If UX problems were balls in an urn, our lives would be simpler. But neither of these assumptions is true and the UX life is not simple.

Assumptions about detection rates. Each curve in Figure 14-3 is for a fixed detection rate and the cost–benefit calculation given earlier was based on a fixed detection rate, p. But the “evaluator effect” tells us not only will different evaluators find different problems, but it tells us that even the detection rate can vary widely over participants (Hertzum & Jacobsen, 2003).

In fact, a given individual does not even have a fixed “individual detection rate”; it can be influenced from day to day or even from moment to moment by how rested the participant is, blood caffeine and ethanol levels, attitude, the system, how the evaluators conduct the evaluation, what tasks are used, the evaluator’s skills, and so on.

Also, what does it really mean for a testing participant to have a detection rate of p = 0.20? How long does it take in a session for that participant to achieve that 20% discovery? How many tasks? What kinds of tasks? What if that participant continues to perform more tasks? Will no more critical incidents be encountered after 20% detection is achieved?

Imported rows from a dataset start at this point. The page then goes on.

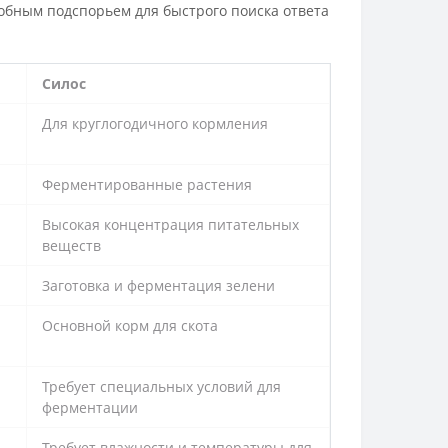
обным подспорьем для быстрого поиска ответа
Силос
Для круглогодичного кормления
Ферментированные растения
Высокая концентрация питательных
веществ
Заготовка и ферментация зелени
Основной корм для скота
Требует специальных условий для
ферментации
Требует влажности и температуры для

Assumptions about problem detectability. The curves in Figure 14-3 are also based on an assumption that all problems are equally detectable (like all red balls in the urn are equally likely to be drawn out). But, of course, we know that some problems are almost obvious on the surface and other problems can be orders of magnitude more difficult to ferret out. So detectability, or likelihood of being found, can vary dramatically across various UX problems.

Task selection. One reason for the overlap in problems detected from one participant to another, causing the cumulative detection likelihood to fall off with additional participants, as it does in Figure 14-3, is the use of prescribed tasks. Participants performing essentially the same sets of tasks are looking in the same places for problems and are, therefore, more likely to uncover many of the same problems.

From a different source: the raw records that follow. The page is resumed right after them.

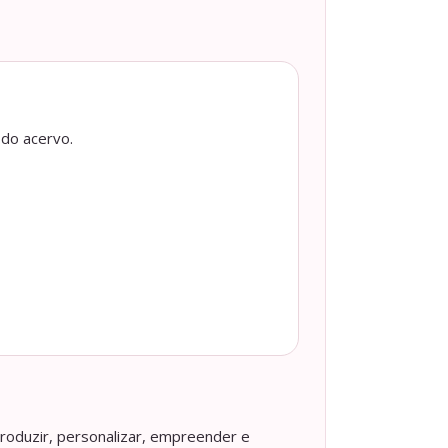
 do acervo.
roduzir, personalizar, empreender e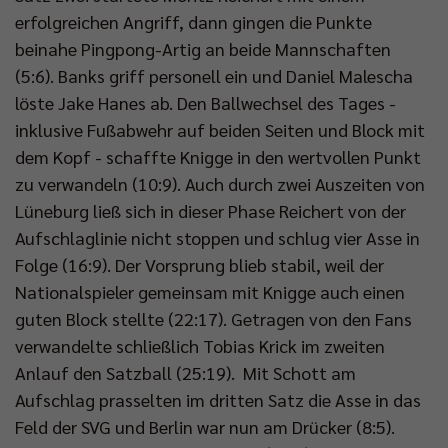
erfolgreichen Angriff, dann gingen die Punkte
beinahe Pingpong-Artig an beide Mannschaften
(5:6). Banks griff personell ein und Daniel Malescha
löste Jake Hanes ab. Den Ballwechsel des Tages -
inklusive Fußabwehr auf beiden Seiten und Block mit
dem Kopf - schaffte Knigge in den wertvollen Punkt
zu verwandeln (10:9). Auch durch zwei Auszeiten von
Lüneburg ließ sich in dieser Phase Reichert von der
Aufschlaglinie nicht stoppen und schlug vier Asse in
Folge (16:9). Der Vorsprung blieb stabil, weil der
Nationalspieler gemeinsam mit Knigge auch einen
guten Block stellte (22:17). Getragen von den Fans
verwandelte schließlich Tobias Krick im zweiten
Anlauf den Satzball (25:19). Mit Schott am
Aufschlag prasselten im dritten Satz die Asse in das
Feld der SVG und Berlin war nun am Drücker (8:5).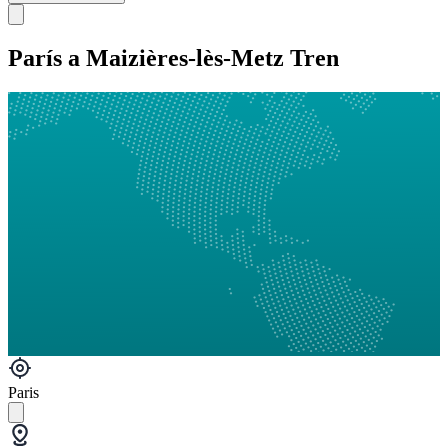
París a Maizières-lès-Metz Tren
Paris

However, if you employ user-directed tasks (Spool & Schroeder, 2001), participants will be looking in different places and the overlap of problems found could be much less. This keeps the benefit part of the curves growing linearly for more participants, causing your optimum number of participants to be larger.

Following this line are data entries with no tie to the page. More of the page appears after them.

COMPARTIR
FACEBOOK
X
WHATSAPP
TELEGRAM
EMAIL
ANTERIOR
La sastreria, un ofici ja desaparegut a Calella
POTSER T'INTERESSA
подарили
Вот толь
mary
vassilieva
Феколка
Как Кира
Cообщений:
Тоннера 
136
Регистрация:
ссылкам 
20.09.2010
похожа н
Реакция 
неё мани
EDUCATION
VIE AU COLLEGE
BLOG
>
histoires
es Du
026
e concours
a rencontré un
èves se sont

Application system effects. Another factor that can torpedo the three-to-five users rule is the application system being evaluated. Some systems are very much larger than others. For example, an enormous Website or a large and complex word processor will harbor many more possibilities for UX problems than, say, a simple inter-office scheduling system. If each participant can explore only a small portion of such an application, the overlap of problems among participants may be insignificant. In such cases the cost–benefit function will peak with many more participants than three to five.

You have to settle for a sensible approach with a practical outcome

Okay, so what is the answer? What is the best number of participants to use in testing? Our friend Jim Foley’s answer to any HCI question was never more appropriate than it is here: It depends! It takes as many participants as it takes for your situation, your application, your design, your resources, and your goals.

You have to decide for yourself every time you do UX testing—how many participants can you afford. You cannot compute and graph all the curves we have been talking about because you will never know how many UX problems exist in the design so you will never know what percentage of the existing problems you have found. You do not have to use those curves, anyway, to have a pretty good intuitive feeling for whether you are still detecting useful new problems with each new participant. Look at the results from each participant and each iteration and ask if those results were worth it and whether it is worth investing a little more. Based on how much time and money you can afford and how easily you can recruit participants, use your UX practitioner thinking skills and ask yourself, do you feel lucky? Huh? Do you think there are more reasonably significant UX problems still out there that you can still find and fix and thereby improve the product? Then go ahead; make the UX practitioner’s day—iterate.